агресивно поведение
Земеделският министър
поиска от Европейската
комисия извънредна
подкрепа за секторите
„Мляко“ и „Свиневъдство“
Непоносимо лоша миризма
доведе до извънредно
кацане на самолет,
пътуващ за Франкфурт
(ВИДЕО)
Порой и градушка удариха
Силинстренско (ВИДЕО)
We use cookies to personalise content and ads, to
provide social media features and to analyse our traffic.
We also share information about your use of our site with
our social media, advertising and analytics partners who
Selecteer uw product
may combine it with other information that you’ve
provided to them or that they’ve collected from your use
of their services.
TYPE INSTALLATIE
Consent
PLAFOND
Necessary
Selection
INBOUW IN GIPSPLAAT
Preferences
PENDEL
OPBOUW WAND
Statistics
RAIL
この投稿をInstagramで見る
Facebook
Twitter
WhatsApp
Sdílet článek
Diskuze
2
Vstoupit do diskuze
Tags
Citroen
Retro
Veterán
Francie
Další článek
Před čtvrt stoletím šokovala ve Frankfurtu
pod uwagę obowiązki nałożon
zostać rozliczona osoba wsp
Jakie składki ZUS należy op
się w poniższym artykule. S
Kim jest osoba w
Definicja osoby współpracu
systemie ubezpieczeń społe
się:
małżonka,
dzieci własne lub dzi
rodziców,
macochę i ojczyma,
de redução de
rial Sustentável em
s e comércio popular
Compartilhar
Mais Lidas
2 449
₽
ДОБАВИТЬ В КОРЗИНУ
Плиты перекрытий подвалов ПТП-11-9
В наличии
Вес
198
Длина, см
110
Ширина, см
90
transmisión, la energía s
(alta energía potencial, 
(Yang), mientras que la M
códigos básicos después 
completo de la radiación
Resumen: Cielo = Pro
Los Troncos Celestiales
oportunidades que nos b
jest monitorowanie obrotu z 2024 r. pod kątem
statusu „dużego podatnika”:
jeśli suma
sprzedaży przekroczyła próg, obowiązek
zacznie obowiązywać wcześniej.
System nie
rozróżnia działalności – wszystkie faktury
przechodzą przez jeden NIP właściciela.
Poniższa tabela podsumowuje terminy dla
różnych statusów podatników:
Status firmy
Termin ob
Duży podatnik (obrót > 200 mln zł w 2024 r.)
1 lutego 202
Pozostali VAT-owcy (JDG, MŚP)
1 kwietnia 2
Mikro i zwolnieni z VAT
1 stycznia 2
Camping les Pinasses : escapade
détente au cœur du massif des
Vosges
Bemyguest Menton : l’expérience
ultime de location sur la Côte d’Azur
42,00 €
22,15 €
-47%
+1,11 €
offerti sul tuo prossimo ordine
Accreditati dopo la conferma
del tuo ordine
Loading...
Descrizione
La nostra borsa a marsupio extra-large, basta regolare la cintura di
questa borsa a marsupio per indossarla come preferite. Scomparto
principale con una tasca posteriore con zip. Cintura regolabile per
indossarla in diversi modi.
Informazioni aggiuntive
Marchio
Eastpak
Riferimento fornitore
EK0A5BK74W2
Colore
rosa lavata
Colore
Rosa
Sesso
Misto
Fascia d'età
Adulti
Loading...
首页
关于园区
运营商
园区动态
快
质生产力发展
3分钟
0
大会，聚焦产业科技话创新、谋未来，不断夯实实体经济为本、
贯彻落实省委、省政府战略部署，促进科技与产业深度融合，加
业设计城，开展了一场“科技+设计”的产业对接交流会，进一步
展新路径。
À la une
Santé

ASSIGNMENT:
Scan the records for lines with the string "borsa". Give the number of such lines and nothing else.

FINISHED TASK:
2